Laurence has been in and out of hospital and now he is at home again. He looks frail but he seems happy to be back. I asked John how his father was doing and he answered that “He’d want to be as Good as he is.”

 

14 December Saturday

Jim found mouse droppings in his bag of oats. He likes to be the one to prepare the porridge every morning. He makes the porridge for himself and for Margo. Margo is the Polish woman who is living in the house as a carer for Jim. Her real name is not Margo but not one person could pronounce her Polish name so Jim called her Margo. Now everyone else calls her Margo too. Jim is 93 and he cannot be alone at night. Margo has her own rooms upstairs and she is there Just In Case there is a need for her. When Jim found the mouse droppings he said that it was a fiddly job to separate them from the oats. He said that he did not mind that a mouse had been in the oats but that he himself would not be the one to pick out the droppings.

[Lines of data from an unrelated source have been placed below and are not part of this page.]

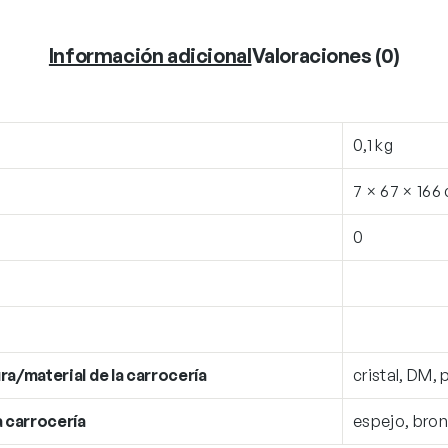
Información adicional
Valoraciones (0)
0,1 kg
7 × 67 × 166
0
ra/material de la carrocería
cristal, DM, 
a carrocería
espejo, bro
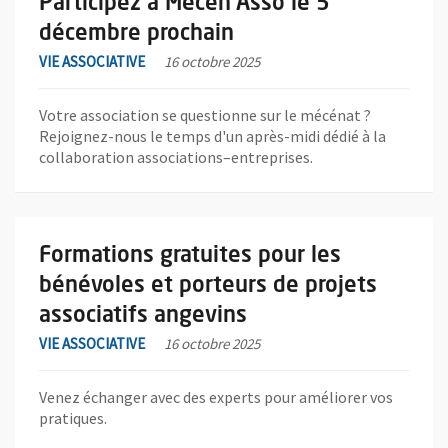
Participez à Mécèn'Asso le 5
décembre prochain
VIE ASSOCIATIVE
16 octobre 2025
Votre association se questionne sur le mécénat ?
Rejoignez-nous le temps d'un après-midi dédié à la
collaboration associations–entreprises.
En savoir plus sur l'actualité Formations gratuites pour les bén
Formations gratuites pour les
bénévoles et porteurs de projets
associatifs angevins
VIE ASSOCIATIVE
16 octobre 2025
Venez échanger avec des experts pour améliorer vos
pratiques.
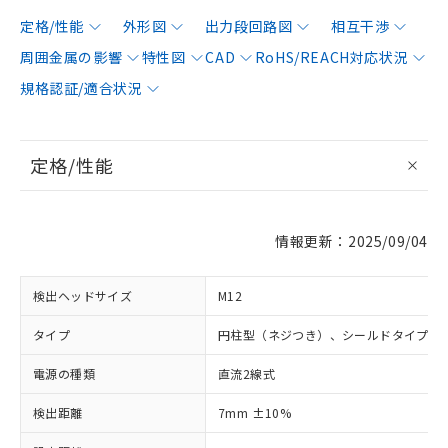
定格/性能
外形図
出力段回路図
相互干渉
周囲金属の影響
特性図
CAD
RoHS/REACH対応状況
規格認証/適合状況
定格/性能
情報更新：2025/09/04
検出ヘッドサイズ
M12
タイプ
円柱型（ネジつき）、シールドタイプ
電源の種類
直流2線式
検出距離
7mm ±10%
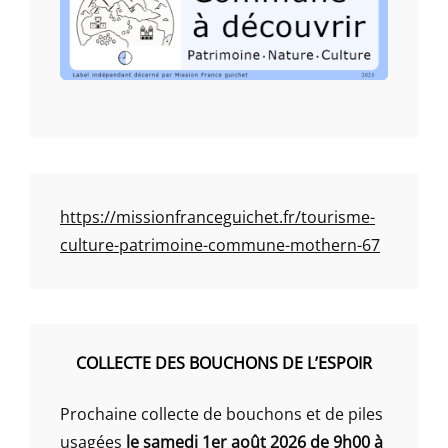
https://missionfranceguichet.fr/tourisme-
culture-patrimoine-commune-mothern-67
COLLECTE DES BOUCHONS DE L’ESPOIR
Prochaine collecte de bouchons et de piles
usagées
le samedi 1er août 2026 de 9h00 à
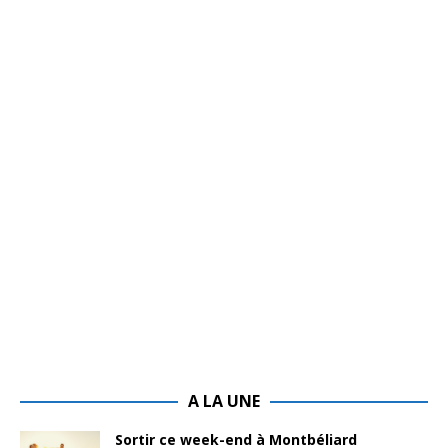
A LA UNE
Sortir ce week-end à Montbéliard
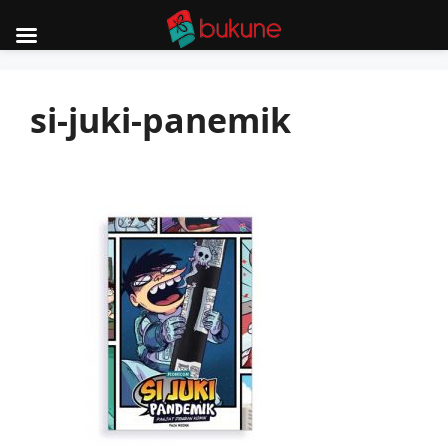
Skip
to
si-juki-panemik
content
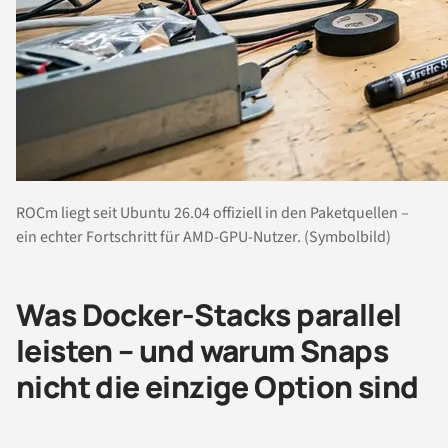
ROCm liegt seit Ubuntu 26.04 offiziell in den Paketquellen –
ein echter Fortschritt für AMD-GPU-Nutzer. (Symbolbild)
Was Docker-Stacks parallel
leisten – und warum Snaps
nicht die einzige Option sind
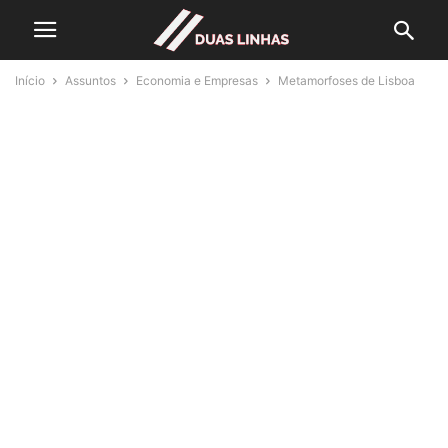
Início
Assuntos
Economia e Empresas
Metamorfoses de Lisboa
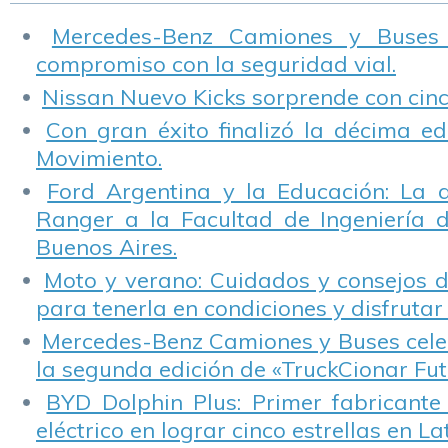
Mercedes-Benz Camiones y Buses
compromiso con la seguridad vial.
Nissan Nuevo Kicks sorprende con cinco
Con gran éxito finalizó la décima ed
Movimiento.
Ford Argentina y la Educación: La 
Ranger a la Facultad de Ingeniería 
Buenos Aires.
Moto y verano: Cuidados y consejos d
para tenerla en condiciones y disfrutar 
Mercedes-Benz Camiones y Buses cele
la segunda edición de «TruckCionar Fut
BYD Dolphin Plus: Primer fabricante
eléctrico en lograr cinco estrellas en L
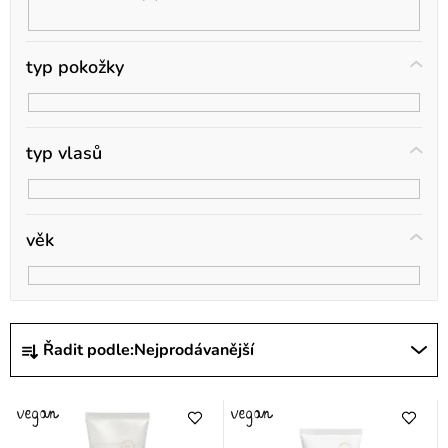
t
ů
typ pokožky
typ vlasů
věk
Ř
Řadit podle:
Nejprodávanější
a
z
e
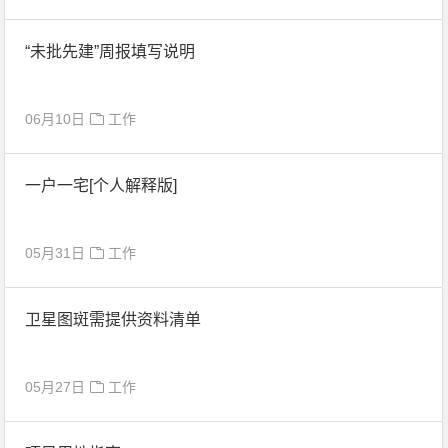
“未批先建”周报填写说明
06月10日
工作
一户一宅[个人解释版]
05月31日
工作
卫星图斑需提供资料清单
05月27日
工作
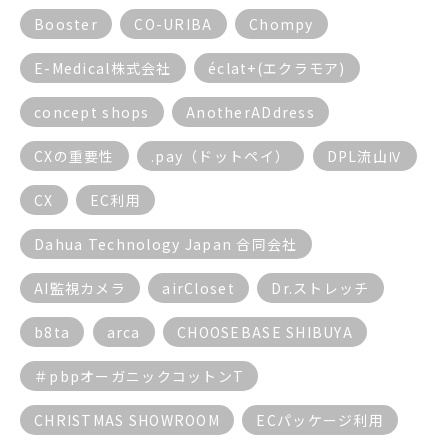
Booster
CO-URIBA
Chompy
E-Medical株式会社
éclat+(エクラモア)
concept shops
AnotherADdress
CXの重要性
.pay（ドットペイ）
DPL流山Ⅳ
CX
EC利用
Dahua Technology Japan 合同会社
AI監視カメラ
airCloset
Dr.ストレッチ
b8ta
arca
CHOOSEBASE SHIBUYA
＃pbpオーガニックコットンT
CHRISTMAS SHOWROOM
ECパッケージ利用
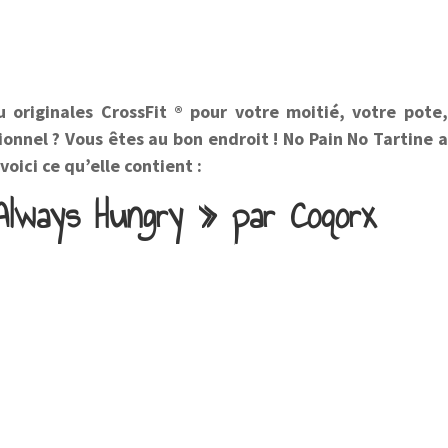
originales CrossFit ® pour votre moitié, votre pote,
ionnel ? Vous êtes au bon endroit ! No Pain No Tartine a
 voici ce qu’elle contient :
Always Hungry » par Coqorx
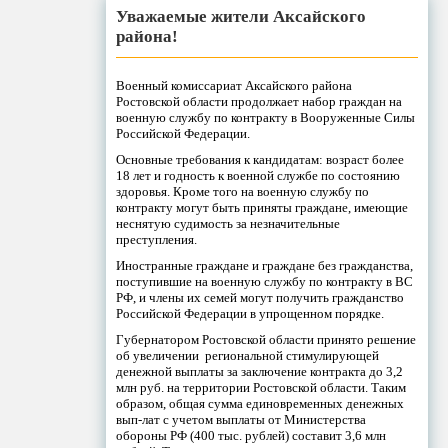
Уважаемые жители Аксайского
района!
Военный комиссариат Аксайского района
Ростовской области продолжает набор граждан на
военную службу по контракту в Вооруженные Силы
Российской Федерации.
Основные требования к кандидатам: возраст более
18 лет и годность к военной службе по состоянию
здоровья. Кроме того на военную службу по
контракту могут быть приняты граждане, имеющие
неснятую судимость за незначительные
преступления.
Иностранные граждане и граждане без гражданства,
поступившие на военную службу по контракту в ВС
РФ, и члены их семей могут получить гражданство
Российской Федерации в упрощенном порядке.
Губернатором Ростовской области принято решение
об увеличении региональной стимулирующей
денежной выплаты за заключение контракта до 3,2
млн руб. на территории Ростовской области. Таким
образом, общая сумма единовременных денежных
вып-лат с учетом выплаты от Министерства
обороны РФ (400 тыс. рублей) составит 3,6 млн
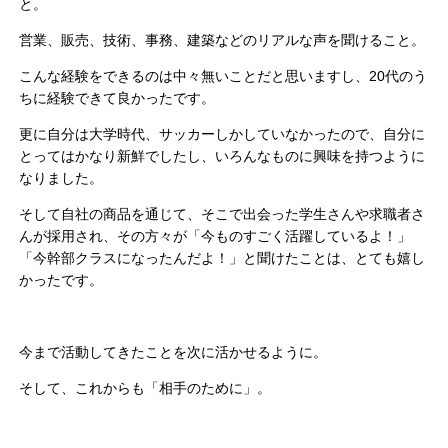
と。
営業、販売、技術、事務、建築などのリアルな声を聞けること。
こんな経験をできるのは中々無いことだと思いますし、20代のう
ちに経験できて良かったです。
更に自分は大学時代、サッカーしかしていなかったので、自分に
とってはかなり新鮮でしたし、いろんなものに興味を持つように
なりました。
そして自社の商品を通じて、そこで出会った学生さんや求職者さ
んが採用され、その方々が「今ものすごく活躍しているよ！」
「今幹部クラスになったんだよ！」と聞けたことは、とても嬉し
かったです。
今まで活動してきたことを次に活かせるように。
そして、これからも「相手のために」。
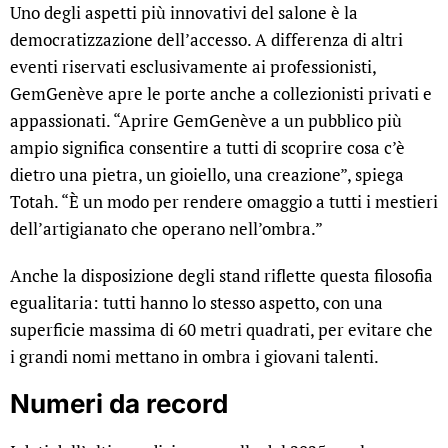
Uno degli aspetti più innovativi del salone è la
democratizzazione dell’accesso. A differenza di altri
eventi riservati esclusivamente ai professionisti,
GemGenève apre le porte anche a collezionisti privati e
appassionati. “Aprire GemGenève a un pubblico più
ampio significa consentire a tutti di scoprire cosa c’è
dietro una pietra, un gioiello, una creazione”, spiega
Totah. “È un modo per rendere omaggio a tutti i mestieri
dell’artigianato che operano nell’ombra.”
Anche la disposizione degli stand riflette questa filosofia
egualitaria: tutti hanno lo stesso aspetto, con una
superficie massima di 60 metri quadrati, per evitare che
i grandi nomi mettano in ombra i giovani talenti.
Numeri da record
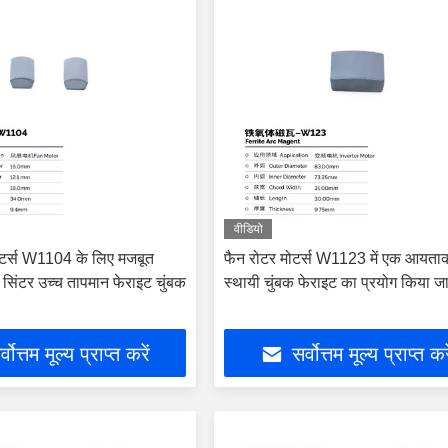
वीडियो
 मोटर्स W1104 के लिए मजबूत
फैन रोटर मोटर्स W1123 में एक आयता
ी सिंटर उच्च तापमान फेराइट चुंबक
स्थायी चुंबक फेराइट का प्रयोग किया जा
्वोत्तम मूल्य प्राप्त करें
सर्वोत्तम मूल्य प्राप्त कर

He told Margot that this would be a good job for her. He told her that she could separate all of the mouse droppings from the oats and he would stick to the more pressing job of preparing their porridge for breakfast.

13 December Friday

A few years ago, Joe devised a new and sort of rigid system of keeping the gates drawn across so that the cows can move from the field to the yard or from the yard out into the fields. When the gates are pulled across and blocking the car passing, it is inevitably a wet day. It is always a muddy and mucky mess at the top by the farm and it is never the kind of day when I want to get out and go to find someone to open the gates. I could do it myself but that would assume that I am wearing boots and that I do not mind walking in the muck. I always have the wrong sort of shoes for that job and anyway I rarely want to fill the inside of the car with mud and manure. In recent weeks, there has been a new man working with Joe. I assume he is Polish. But he might be Latvian or Moldovian or even Lithuanian. He is definitely Eastern European. He was very cheerful when I needed the gate opened today and then when I came back a little later and the gates were still blocking me he was cheerful again. His English is poor but he told me to just lay on the horn and he would come to open up for me. “No problem.” He said and he repeated: “No problem.”


When the post man finds the gates across the road he uses it as an excuse to not drive down the boreen. He just marks on the letter Gates Locked and that gives him permission to leave our post in the van overnight or even for several nights.

12 December Thursday

We entered the airport through the arrival doors and we were hit with a blast of noise.  There was Irish music playing loudly on some kind of CD player or portable sound system and a row of five children in school uniforms dancing energetically. This was a welcome home performance for the many people arriving home from far away for the Christmas holidays. At a pause in the music, the five dancing children were shoved out of the way by another five children who took their places and danced and jigged like mad with their hands on their hips and big smiles on their faces. Another group pushed them roughly out of the way and they began to dance. This continued for as long as we watched. Then we were pushed out of the way by the next group of people off another flight coming through the arrivals door.